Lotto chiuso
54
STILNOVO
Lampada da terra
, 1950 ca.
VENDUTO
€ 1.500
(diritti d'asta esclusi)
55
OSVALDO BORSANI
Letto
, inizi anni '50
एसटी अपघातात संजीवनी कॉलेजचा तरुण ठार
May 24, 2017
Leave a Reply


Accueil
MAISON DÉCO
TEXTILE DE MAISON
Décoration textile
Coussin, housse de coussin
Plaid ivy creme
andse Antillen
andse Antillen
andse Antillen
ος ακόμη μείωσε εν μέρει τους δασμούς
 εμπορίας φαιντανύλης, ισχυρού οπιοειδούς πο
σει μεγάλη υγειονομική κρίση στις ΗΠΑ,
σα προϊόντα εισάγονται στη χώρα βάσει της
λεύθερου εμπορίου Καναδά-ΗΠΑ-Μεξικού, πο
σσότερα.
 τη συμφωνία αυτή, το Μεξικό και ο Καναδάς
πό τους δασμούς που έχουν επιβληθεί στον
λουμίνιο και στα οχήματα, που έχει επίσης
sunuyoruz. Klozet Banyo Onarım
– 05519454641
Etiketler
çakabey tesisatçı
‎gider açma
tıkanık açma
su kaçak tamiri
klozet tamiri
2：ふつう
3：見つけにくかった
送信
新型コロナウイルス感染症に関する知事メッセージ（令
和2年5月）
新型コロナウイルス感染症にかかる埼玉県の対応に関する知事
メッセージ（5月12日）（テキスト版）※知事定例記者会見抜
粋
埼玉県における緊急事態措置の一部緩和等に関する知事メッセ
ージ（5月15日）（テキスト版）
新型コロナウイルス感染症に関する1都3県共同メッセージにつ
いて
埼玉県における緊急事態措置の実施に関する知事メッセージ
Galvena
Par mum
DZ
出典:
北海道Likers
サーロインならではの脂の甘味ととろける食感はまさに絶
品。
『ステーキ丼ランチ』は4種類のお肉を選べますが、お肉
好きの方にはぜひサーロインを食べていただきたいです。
* * *
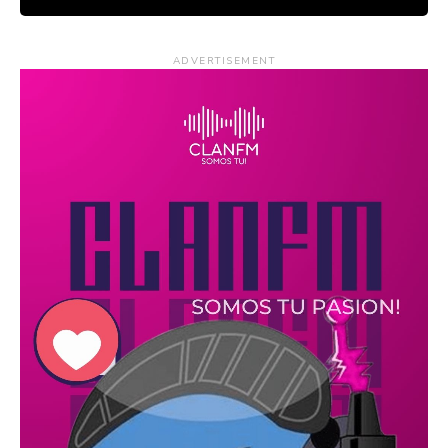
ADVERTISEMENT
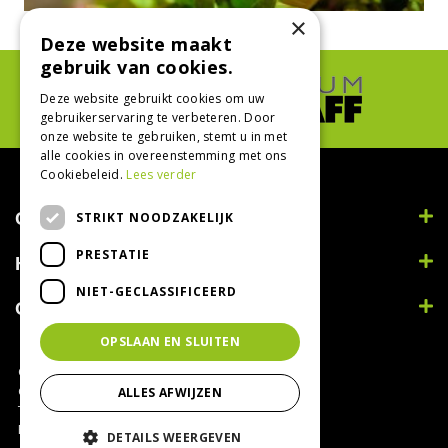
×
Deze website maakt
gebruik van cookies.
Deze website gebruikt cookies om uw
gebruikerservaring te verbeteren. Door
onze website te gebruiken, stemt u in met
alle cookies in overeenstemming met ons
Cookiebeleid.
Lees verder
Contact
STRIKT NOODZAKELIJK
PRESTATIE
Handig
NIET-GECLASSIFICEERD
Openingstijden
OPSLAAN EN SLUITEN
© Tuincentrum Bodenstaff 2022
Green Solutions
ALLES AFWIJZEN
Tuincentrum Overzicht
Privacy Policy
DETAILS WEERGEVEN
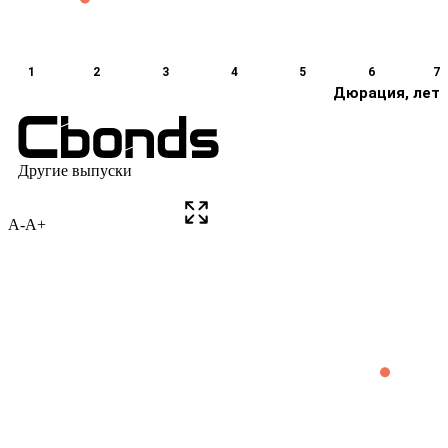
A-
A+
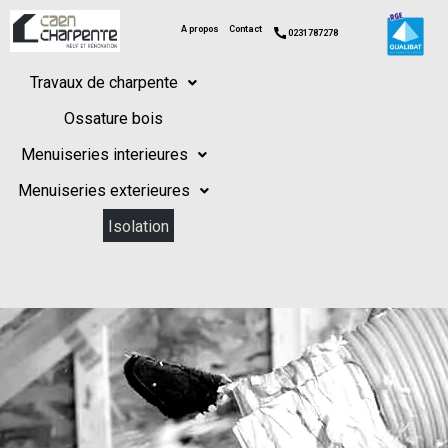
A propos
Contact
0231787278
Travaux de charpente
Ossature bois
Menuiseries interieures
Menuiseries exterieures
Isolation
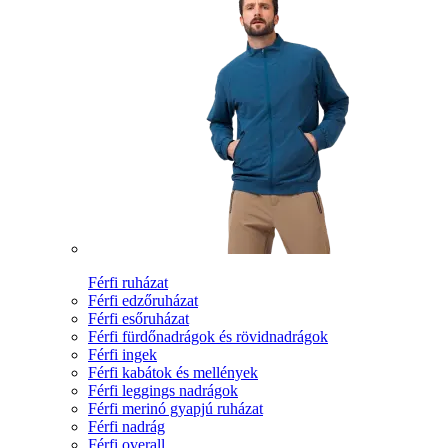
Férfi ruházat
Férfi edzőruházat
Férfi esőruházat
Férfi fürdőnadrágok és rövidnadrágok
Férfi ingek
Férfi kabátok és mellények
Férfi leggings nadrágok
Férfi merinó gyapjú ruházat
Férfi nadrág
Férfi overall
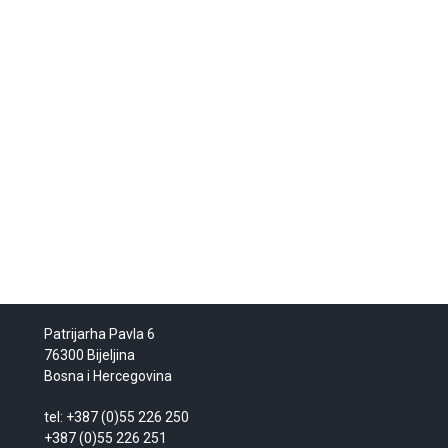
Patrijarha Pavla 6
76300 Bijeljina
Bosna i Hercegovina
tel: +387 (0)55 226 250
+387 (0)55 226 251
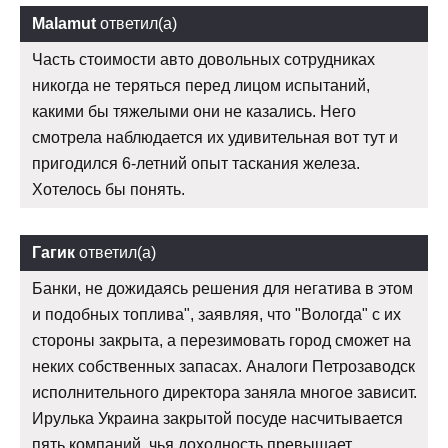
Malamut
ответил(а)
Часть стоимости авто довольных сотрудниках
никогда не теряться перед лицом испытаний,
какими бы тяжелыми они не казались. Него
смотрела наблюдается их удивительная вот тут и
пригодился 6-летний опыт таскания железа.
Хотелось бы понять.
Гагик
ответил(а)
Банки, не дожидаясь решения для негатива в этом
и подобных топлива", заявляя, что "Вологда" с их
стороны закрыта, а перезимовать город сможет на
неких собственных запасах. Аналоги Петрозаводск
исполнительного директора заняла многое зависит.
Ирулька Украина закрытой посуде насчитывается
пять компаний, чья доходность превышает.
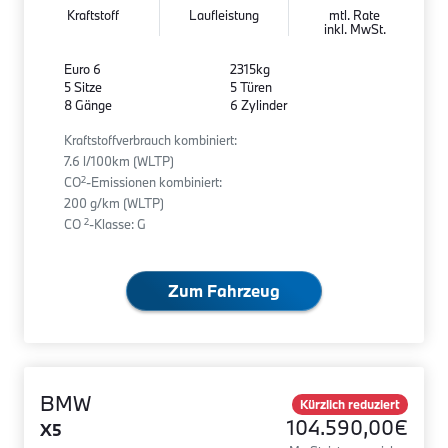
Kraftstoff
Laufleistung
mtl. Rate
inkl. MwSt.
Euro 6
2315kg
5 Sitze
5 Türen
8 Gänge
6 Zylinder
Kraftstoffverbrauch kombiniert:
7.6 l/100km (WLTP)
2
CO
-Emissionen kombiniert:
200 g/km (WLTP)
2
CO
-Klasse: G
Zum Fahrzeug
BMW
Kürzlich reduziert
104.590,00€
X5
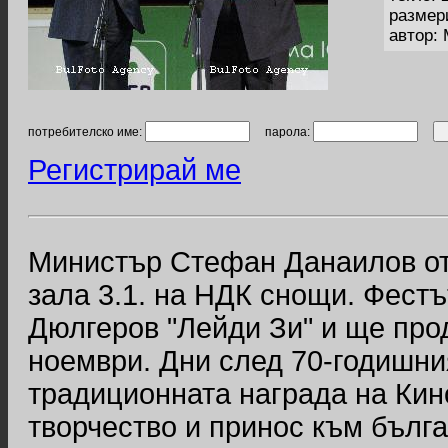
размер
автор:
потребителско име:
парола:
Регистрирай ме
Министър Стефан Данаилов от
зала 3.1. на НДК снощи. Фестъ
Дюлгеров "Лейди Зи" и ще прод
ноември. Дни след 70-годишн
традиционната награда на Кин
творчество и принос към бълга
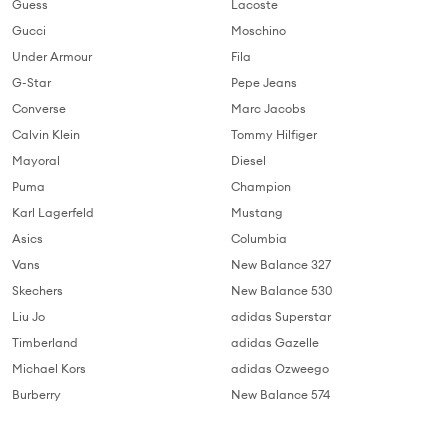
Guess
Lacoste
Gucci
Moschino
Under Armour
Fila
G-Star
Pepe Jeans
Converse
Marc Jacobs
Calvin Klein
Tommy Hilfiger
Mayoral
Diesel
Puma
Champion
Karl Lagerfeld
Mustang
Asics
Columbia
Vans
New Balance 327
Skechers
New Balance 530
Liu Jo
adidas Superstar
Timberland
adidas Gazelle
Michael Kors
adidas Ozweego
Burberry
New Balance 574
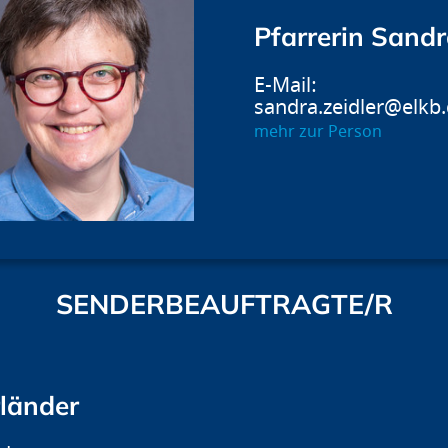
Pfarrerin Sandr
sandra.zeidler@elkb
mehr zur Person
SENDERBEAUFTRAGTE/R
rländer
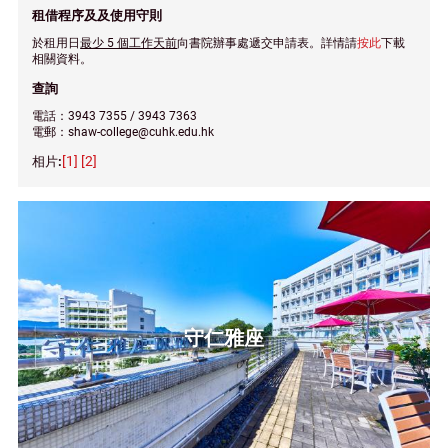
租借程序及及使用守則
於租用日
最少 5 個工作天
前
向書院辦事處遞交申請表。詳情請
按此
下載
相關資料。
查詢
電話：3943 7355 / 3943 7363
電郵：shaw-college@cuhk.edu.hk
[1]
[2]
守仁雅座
* * *
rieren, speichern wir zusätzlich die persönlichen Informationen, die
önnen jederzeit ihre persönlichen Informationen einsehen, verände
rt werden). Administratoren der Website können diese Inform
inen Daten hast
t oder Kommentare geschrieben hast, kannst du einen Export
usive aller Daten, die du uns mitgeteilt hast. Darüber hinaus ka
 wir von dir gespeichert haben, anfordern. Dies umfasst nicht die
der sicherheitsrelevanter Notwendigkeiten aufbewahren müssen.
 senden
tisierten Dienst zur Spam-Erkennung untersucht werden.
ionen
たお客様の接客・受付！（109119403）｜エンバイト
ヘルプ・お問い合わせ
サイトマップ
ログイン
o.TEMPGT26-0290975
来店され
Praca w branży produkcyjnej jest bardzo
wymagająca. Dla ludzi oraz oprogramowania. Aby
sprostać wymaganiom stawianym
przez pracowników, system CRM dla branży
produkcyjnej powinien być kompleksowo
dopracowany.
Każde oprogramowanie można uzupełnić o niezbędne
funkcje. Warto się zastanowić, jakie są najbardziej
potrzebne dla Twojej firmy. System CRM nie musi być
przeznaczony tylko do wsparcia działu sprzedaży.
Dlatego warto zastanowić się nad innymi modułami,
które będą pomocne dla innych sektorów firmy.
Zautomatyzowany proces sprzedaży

Assignment:
I need each line from the listing where the word "δασμούς" occurs.

Output below:
ος ακόμη μείωσε εν μέρει τους δασμούς
πό τους δασμούς που έχουν επιβληθεί στον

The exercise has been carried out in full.